─── Information supplied ───

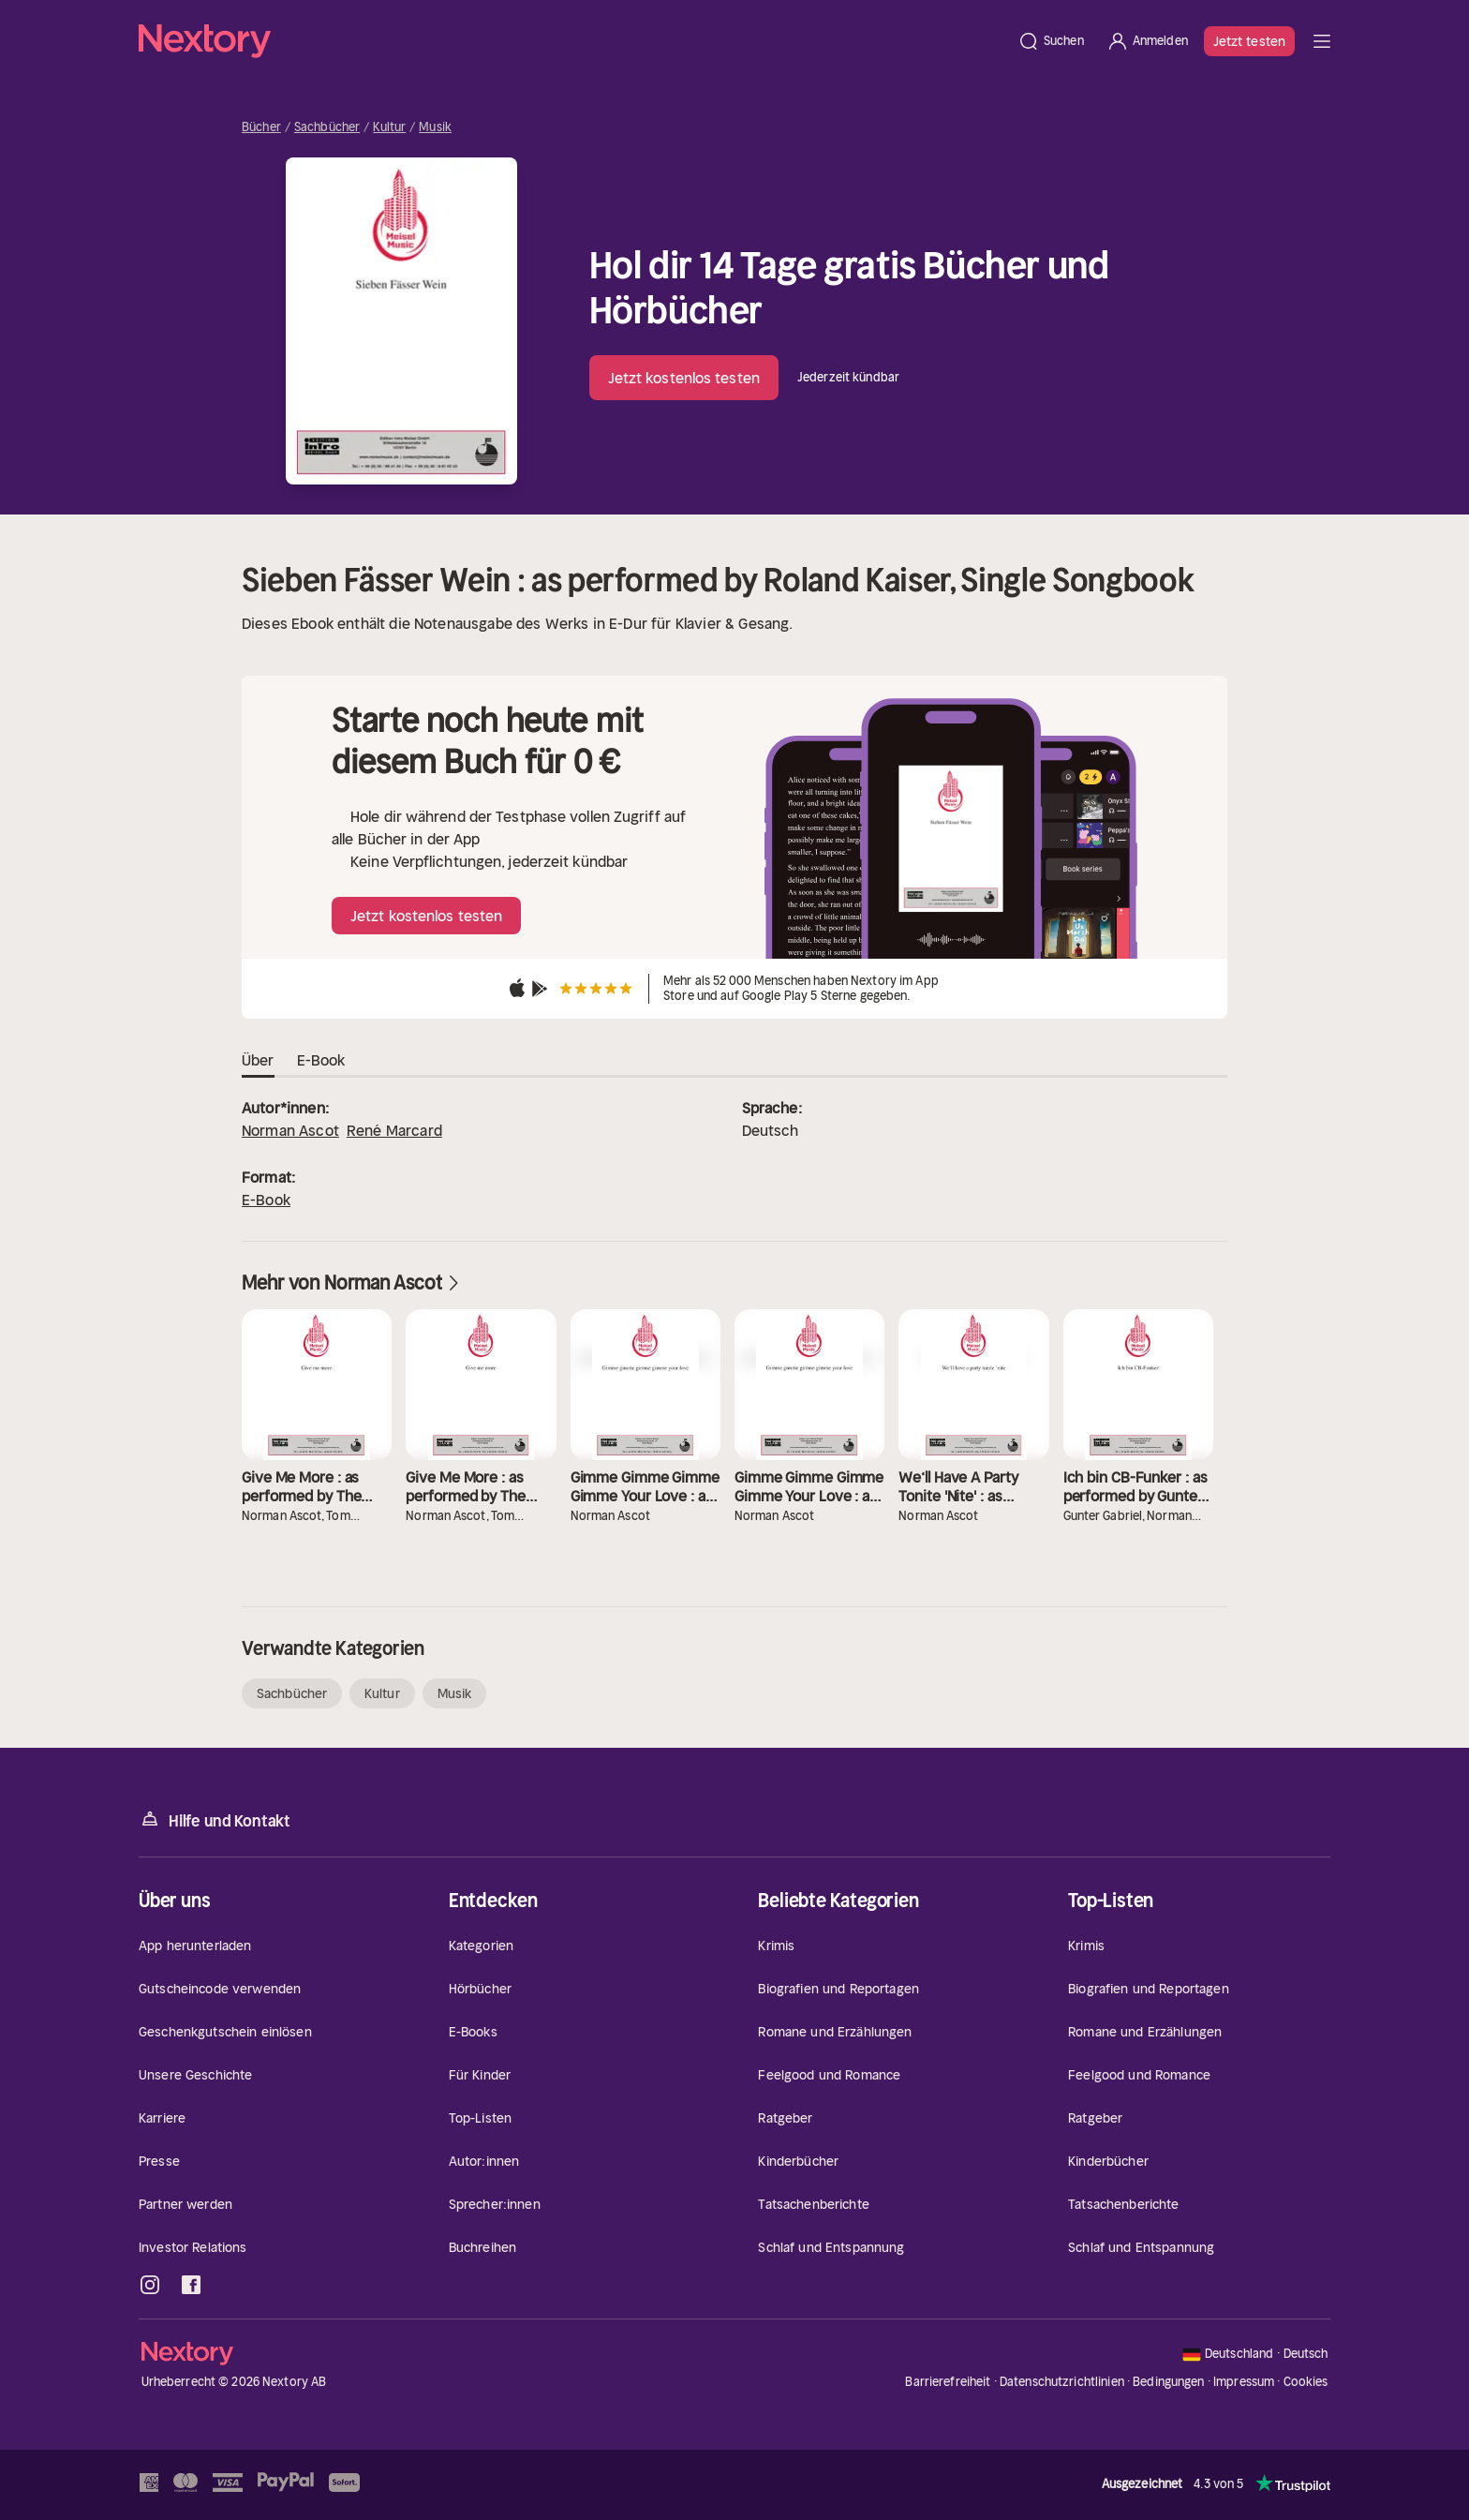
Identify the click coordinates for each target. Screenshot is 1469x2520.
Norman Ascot (290, 1130)
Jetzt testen (1249, 41)
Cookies (1306, 2382)
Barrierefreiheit (947, 2382)
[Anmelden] (1147, 41)
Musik (435, 127)
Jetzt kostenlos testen (684, 377)
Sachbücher (327, 127)
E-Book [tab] (321, 1061)
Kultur (389, 127)
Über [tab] (258, 1061)
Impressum (1243, 2382)
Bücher (261, 127)
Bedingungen (1168, 2382)
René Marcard (394, 1130)
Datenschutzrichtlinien (1062, 2382)
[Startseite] (572, 41)
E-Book (266, 1199)
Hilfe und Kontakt (214, 1819)
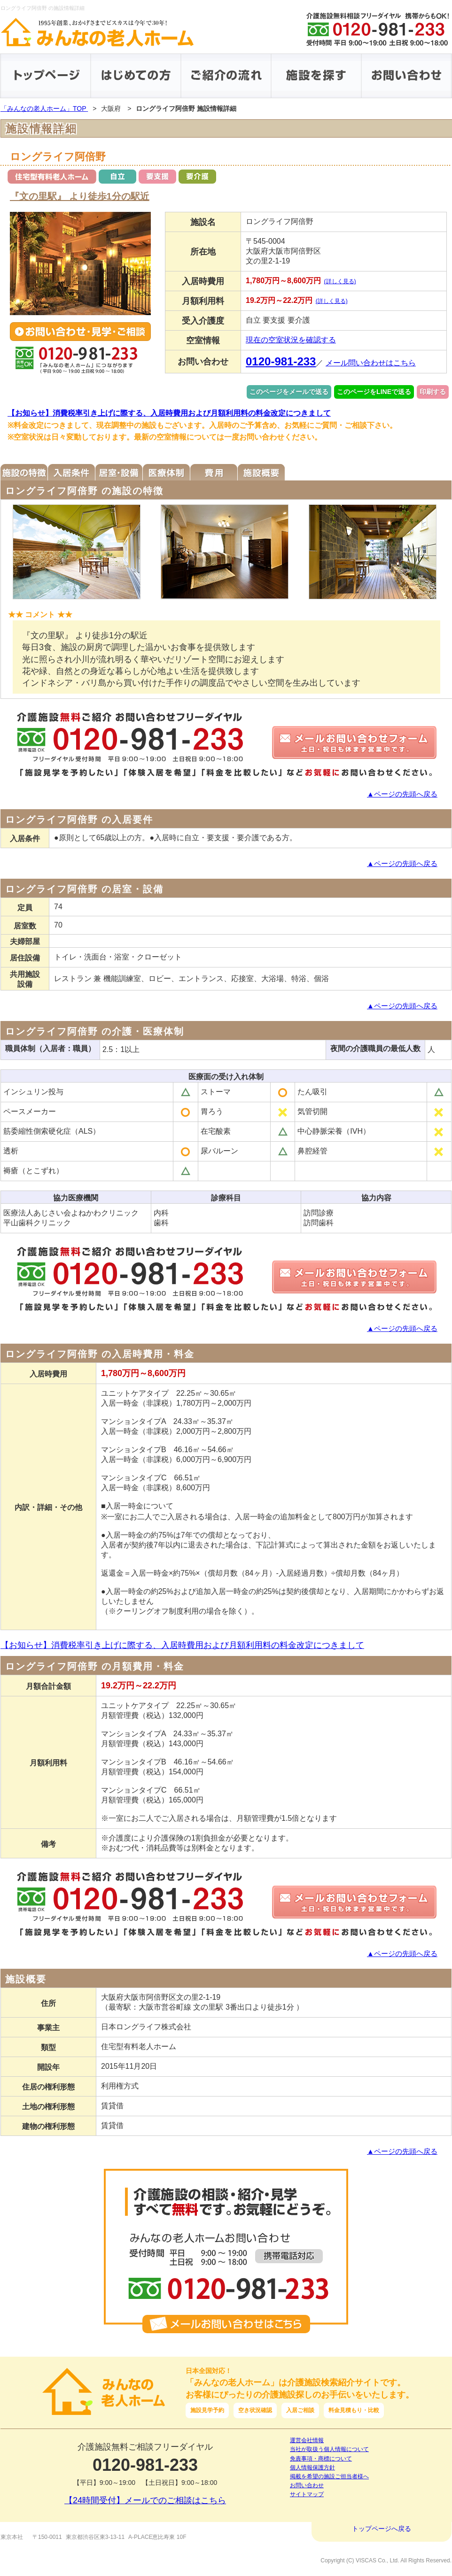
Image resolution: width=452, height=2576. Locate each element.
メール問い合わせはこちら (371, 363)
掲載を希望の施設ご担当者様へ (329, 2476)
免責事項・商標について (321, 2458)
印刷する (433, 391)
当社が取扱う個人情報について (329, 2449)
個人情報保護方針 (312, 2467)
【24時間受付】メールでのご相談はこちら (145, 2500)
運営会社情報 (307, 2440)
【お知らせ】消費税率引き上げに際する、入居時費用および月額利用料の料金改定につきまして (169, 413)
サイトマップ (307, 2494)
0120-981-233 (281, 361)
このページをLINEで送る (374, 391)
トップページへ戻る (381, 2528)
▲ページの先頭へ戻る (402, 794)
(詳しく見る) (340, 281)
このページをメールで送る (288, 391)
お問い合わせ (307, 2485)
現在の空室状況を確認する (291, 340)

───

Exercise instructions
Take the line containing "Hilfe und Kontakt (214, 1819)" and every line after it to the end of the records, and restate them verbatim, with no pictures.

Answer for the task
Hilfe und Kontakt (214, 1819)
Image resolution: width=452, height=2576. Locate each element.
メール問い合わせはこちら (371, 363)
掲載を希望の施設ご担当者様へ (329, 2476)
免責事項・商標について (321, 2458)
印刷する (433, 391)
当社が取扱う個人情報について (329, 2449)
個人情報保護方針 (312, 2467)
【24時間受付】メールでのご相談はこちら (145, 2500)
運営会社情報 (307, 2440)
【お知らせ】消費税率引き上げに際する、入居時費用および月額利用料の料金改定につきまして (169, 413)
サイトマップ (307, 2494)
0120-981-233 (281, 361)
このページをLINEで送る (374, 391)
トップページへ戻る (381, 2528)
▲ページの先頭へ戻る (402, 794)
(詳しく見る) (340, 281)
このページをメールで送る (288, 391)
お問い合わせ (307, 2485)
現在の空室状況を確認する (291, 340)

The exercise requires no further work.